And thrillers don’t come much more adult than her dark, disturbing and full-on debut, a riotous, profanity-filled tale of psychopathic obsession, graphic violence and revenge killings, all delivered by a devilish sleight of hand and with a wicked brand of outrageous black humour.
Unsurprisingly, the TV rights for Sweetpea – dubbed American Psycho meets Fleabag – have already been sold to See-Saw Films, producers of the Emmy Award-winning series Top of the Lake and Oscar-nominated film Lion, in a major deal.
Centre stage is the unforgettable Rhiannon Lewis, a seemingly average girl-next-door who hides her lethal psychopathic tendencies behind a façade of soulless evenings with a group of gossiping girlfriends, dutiful subservience to her secretly despised work colleagues and hours of stale normality with her cheating boyfriend.

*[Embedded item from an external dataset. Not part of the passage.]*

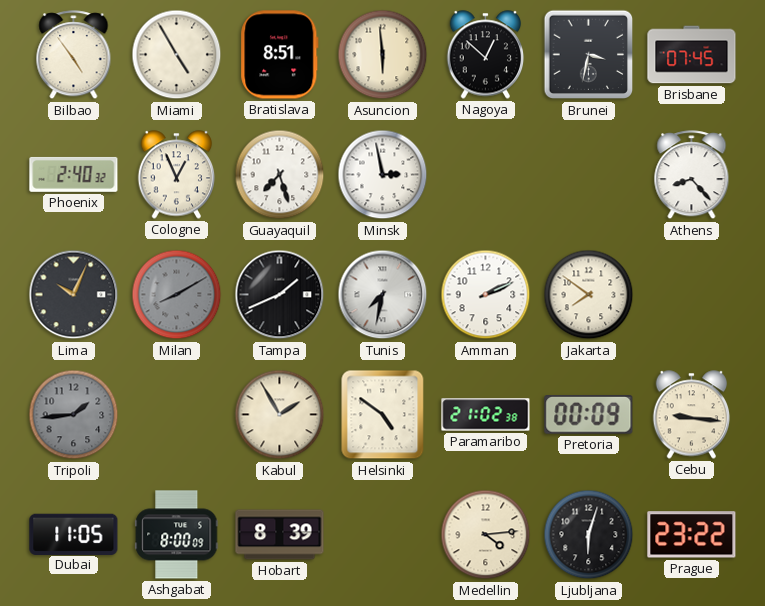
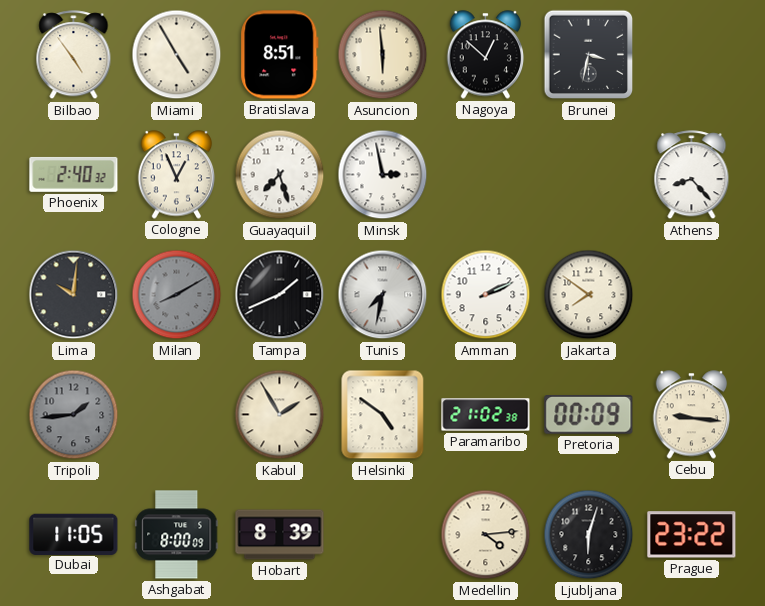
Brisbane: 07:45 -> none
Lima: 10:04 -> 10:01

What none of them know is that Rhiannon is a compulsive serial killer who makes diary lists of those she would like to see dead… from the man on the Lidl checkout who always mishandles her apples to the guy in a Wales rugby shirt who tried to chat her up, these are just some of the people who have got it coming.

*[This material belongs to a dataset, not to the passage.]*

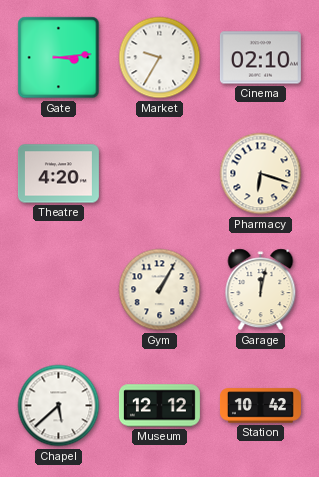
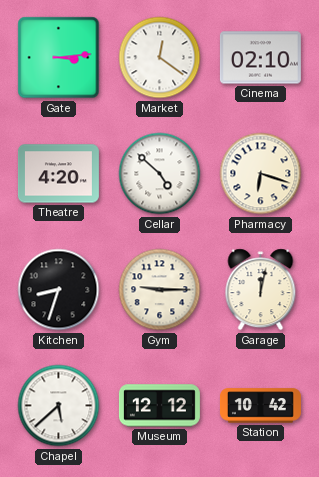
Market: 9:35 -> 12:21
Cellar: none -> 4:52
Kitchen: none -> 8:33
Gym: 1:05 -> 9:15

Although her childhood was haunted by an infamous crime, Rhiannon’s life appears to be normal now that her celebrity has dwindled. She is settled into suburban life with her dull boyfriend Craig and her little dog Tink, and enjoys secretly playing with her Sylvanian families.

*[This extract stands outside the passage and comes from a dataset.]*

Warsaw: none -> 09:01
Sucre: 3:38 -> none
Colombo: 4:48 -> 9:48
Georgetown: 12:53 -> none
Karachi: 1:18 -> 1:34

By day, she finds her job as an editorial assistant at a ‘local snooze paper’ demeaning and unsatisfying, and in the evenings she dutifully listens to her friends’ plans for marriage and babies but only to keep up her ‘façade of normality.’
‘To function properly in society, you have to have people around you,’ she tells us, but what she really likes is to list ways she can kill people she doesn’t like ‘without getting caught.’
Whether it’s people who eat with their mouths open, those who pronounce ‘h’ as ‘haitch’ or the man in Lycra shorts who barged past her to the last seat on the Tube, Rhiannon has them in her sights.
As the lists grow longer and the body count mounts, Rhiannon forms an unexpected relationship that could make her vulnerable… can the girl everyone overlooks carry on getting away with murder?
This gloriously bleak and black-souled story is certainly not for the squeamish or the faint-hearted, but for those who find themselves laughing out loud with Rhiannon’s salacious but seductive fantasies, obscene observations and dry-as-bones witticisms, Sweetpea is a guilty pleasure.
Written in the form of Rhiannon’s diary entries, we follow her extraordinary and fast-moving thought processes through a tide of recriminations, a sea of bloody revenge and a slow unfolding of the notorious crime that tipped our killer queen from standard to psycho.
Brutal, bone-crunching, enthralling and entertaining, Sweetpea is as brilliant as it is shocking, and marks a fascinating turning point for a young and vibrant author.